Task objective
Transcribe the data that follows without changing a word, and omit the pictures.

Listed entries
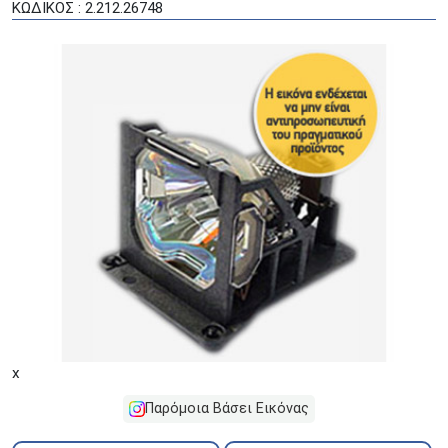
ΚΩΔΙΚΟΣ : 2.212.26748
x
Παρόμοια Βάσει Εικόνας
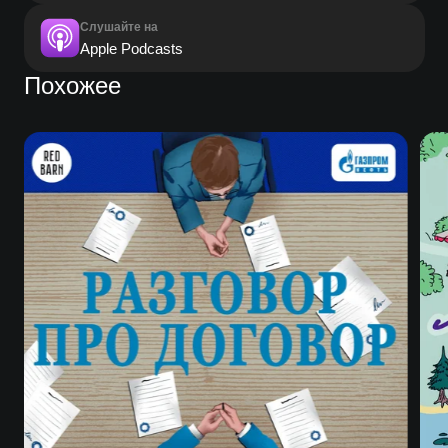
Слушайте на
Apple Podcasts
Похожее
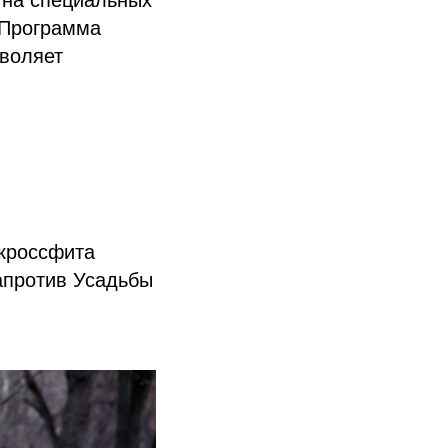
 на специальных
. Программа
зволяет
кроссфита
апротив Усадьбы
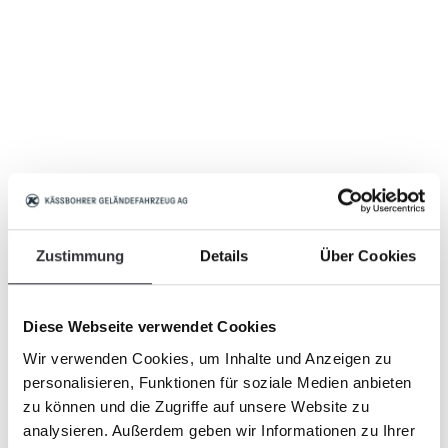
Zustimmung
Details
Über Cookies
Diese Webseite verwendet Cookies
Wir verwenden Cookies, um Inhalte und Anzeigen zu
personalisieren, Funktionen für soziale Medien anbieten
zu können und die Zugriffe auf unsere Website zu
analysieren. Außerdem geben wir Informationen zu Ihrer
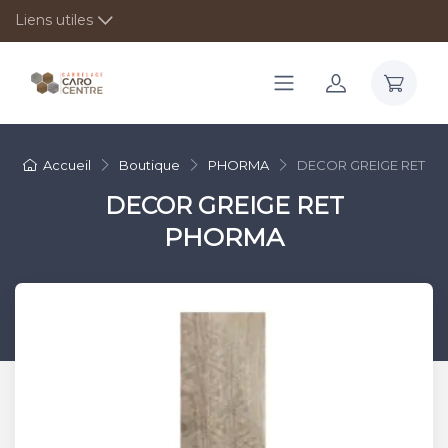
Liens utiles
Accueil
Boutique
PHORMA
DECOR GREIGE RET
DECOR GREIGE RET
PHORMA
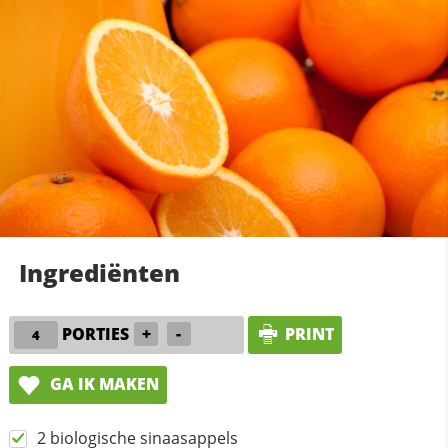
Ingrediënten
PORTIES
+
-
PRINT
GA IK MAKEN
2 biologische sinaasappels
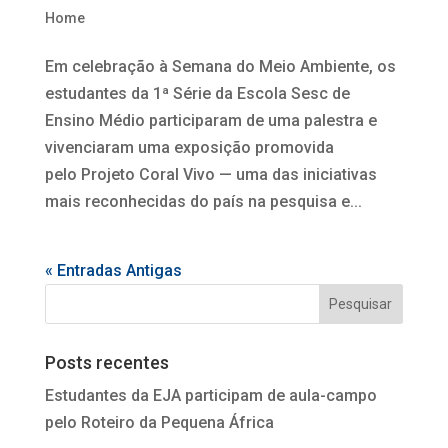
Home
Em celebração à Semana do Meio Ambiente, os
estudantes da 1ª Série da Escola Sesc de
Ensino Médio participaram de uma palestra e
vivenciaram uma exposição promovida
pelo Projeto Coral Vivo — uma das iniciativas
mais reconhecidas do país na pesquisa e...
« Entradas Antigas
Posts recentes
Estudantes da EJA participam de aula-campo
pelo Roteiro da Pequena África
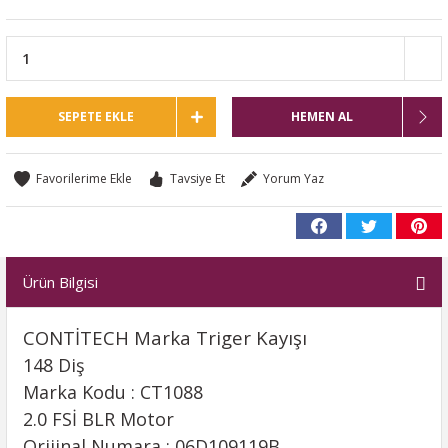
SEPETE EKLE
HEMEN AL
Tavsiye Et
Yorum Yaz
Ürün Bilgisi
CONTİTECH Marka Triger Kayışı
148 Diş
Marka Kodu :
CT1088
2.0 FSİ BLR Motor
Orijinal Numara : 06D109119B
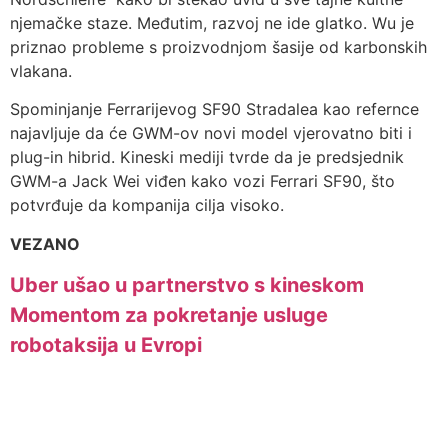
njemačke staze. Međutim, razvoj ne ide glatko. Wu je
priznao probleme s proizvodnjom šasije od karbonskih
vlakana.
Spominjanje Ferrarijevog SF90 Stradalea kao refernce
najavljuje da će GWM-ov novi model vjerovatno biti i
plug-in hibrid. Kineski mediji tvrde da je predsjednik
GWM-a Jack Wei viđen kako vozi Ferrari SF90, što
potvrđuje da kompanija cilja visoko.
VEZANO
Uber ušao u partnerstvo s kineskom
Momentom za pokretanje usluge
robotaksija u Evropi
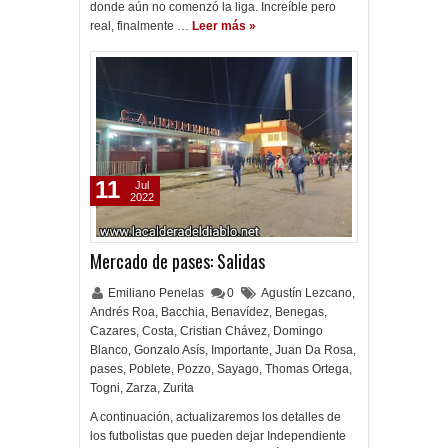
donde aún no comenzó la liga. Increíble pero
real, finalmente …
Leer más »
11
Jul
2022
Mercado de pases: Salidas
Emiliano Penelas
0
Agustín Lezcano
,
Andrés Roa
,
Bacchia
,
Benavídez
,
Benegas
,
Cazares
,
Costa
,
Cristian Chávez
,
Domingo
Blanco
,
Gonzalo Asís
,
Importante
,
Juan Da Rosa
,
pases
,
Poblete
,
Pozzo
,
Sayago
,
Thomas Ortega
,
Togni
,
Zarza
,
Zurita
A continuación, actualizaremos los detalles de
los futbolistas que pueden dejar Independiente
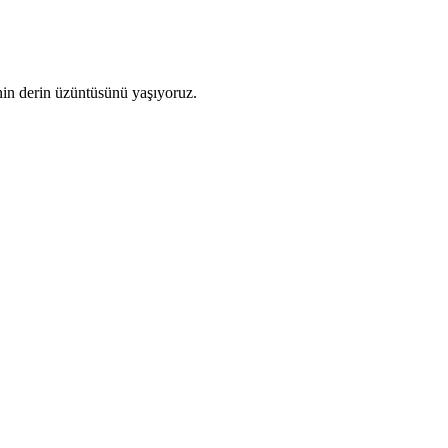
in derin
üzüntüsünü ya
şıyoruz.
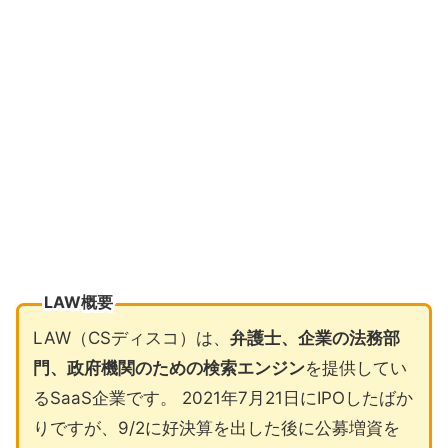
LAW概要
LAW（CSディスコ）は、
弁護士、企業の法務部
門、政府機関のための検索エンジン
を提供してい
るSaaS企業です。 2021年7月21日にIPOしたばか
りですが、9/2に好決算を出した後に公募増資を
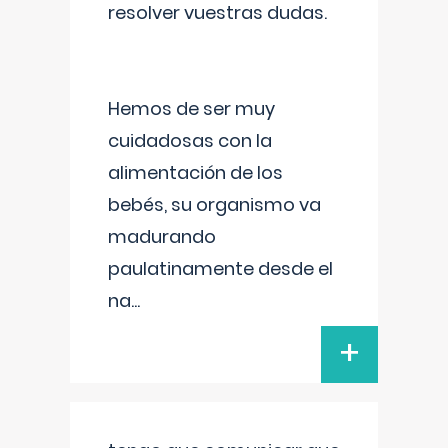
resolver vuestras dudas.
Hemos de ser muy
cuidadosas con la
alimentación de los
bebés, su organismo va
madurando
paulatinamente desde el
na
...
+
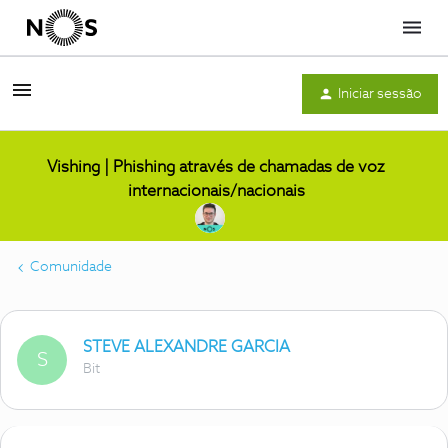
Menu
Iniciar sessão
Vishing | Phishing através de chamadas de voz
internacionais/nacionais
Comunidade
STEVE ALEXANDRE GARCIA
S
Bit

Result of the task
ΚΩΔΙΚΟΣ : 2.212.26748
x
Παρόμοια Βάσει Εικόνας
Слушайте на
Apple Podcasts
Похожее
 на специальных
. Программа
зволяет
кроссфита
апротив Усадьбы
Zustimmung
Details
Über Cookies
Diese Webseite verwendet Cookies
Wir verwenden Cookies, um Inhalte und Anzeigen zu
personalisieren, Funktionen für soziale Medien anbieten
zu können und die Zugriffe auf unsere Website zu
analysieren. Außerdem geben wir Informationen zu Ihrer
Liens utiles
Accueil
Boutique
PHORMA
DECOR GREIGE RET
DECOR GREIGE RET
PHORMA
Ingrediënten
PORTIES
+
-
PRINT
GA IK MAKEN
2 biologische sinaasappels
Home
Em celebração à Semana do Meio Ambiente, os
estudantes da 1ª Série da Escola Sesc de
Ensino Médio participaram de uma palestra e
vivenciaram uma exposição promovida
pelo Projeto Coral Vivo — uma das iniciativas
mais reconhecidas do país na pesquisa e...
« Entradas Antigas
Posts recentes
Estudantes da EJA participam de aula-campo
pelo Roteiro da Pequena África
SEPETE EKLE
HEMEN AL
Tavsiye Et
Yorum Yaz
Ürün Bilgisi
CONTİTECH Marka Triger Kayışı
148 Diş
Marka Kodu :
CT1088
2.0 FSİ BLR Motor
Orijinal Numara : 06D109119B
njemačke staze. Međutim, razvoj ne ide glatko. Wu je
priznao probleme s proizvodnjom šasije od karbonskih
vlakana.
Spominjanje Ferrarijevog SF90 Stradalea kao refernce
najavljuje da će GWM-ov novi model vjerovatno biti i
plug-in hibrid. Kineski mediji tvrde da je predsjednik
GWM-a Jack Wei viđen kako vozi Ferrari SF90, što
potvrđuje da kompanija cilja visoko.
VEZANO
Uber ušao u partnerstvo s kineskom
Momentom za pokretanje usluge
robotaksija u Evropi
donde aún no comenzó la liga. Increíble pero
real, finalmente …
Leer más »
11
Jul
2022
Mercado de pases: Salidas
Emiliano Penelas
0
Agustín Lezcano
,
Andrés Roa
,
Bacchia
,
Benavídez
,
Benegas
,
Cazares
,
Costa
,
Cristian Chávez
,
Domingo
Blanco
,
Gonzalo Asís
,
Importante
,
Juan Da Rosa
,
pases
,
Poblete
,
Pozzo
,
Sayago
,
Thomas Ortega
,
Togni
,
Zarza
,
Zurita
A continuación, actualizaremos los detalles de
los futbolistas que pueden dejar Independiente
in derin
üzüntüsünü ya
şıyoruz.
LAW概要
LAW（CSディスコ）は、
弁護士、企業の法務部
門、政府機関のための検索エンジン
を提供してい
るSaaS企業です。 2021年7月21日にIPOしたばか
りですが、9/2に好決算を出した後に公募増資を
resolver vuestras dudas.
Hemos de ser muy
cuidadosas con la
alimentación de los
bebés, su organismo va
madurando
paulatinamente desde el
na
...
+
Menu
Iniciar sessão
Vishing | Phishing através de chamadas de voz
internacionais/nacionais
Comunidade
STEVE ALEXANDRE GARCIA
S
Bit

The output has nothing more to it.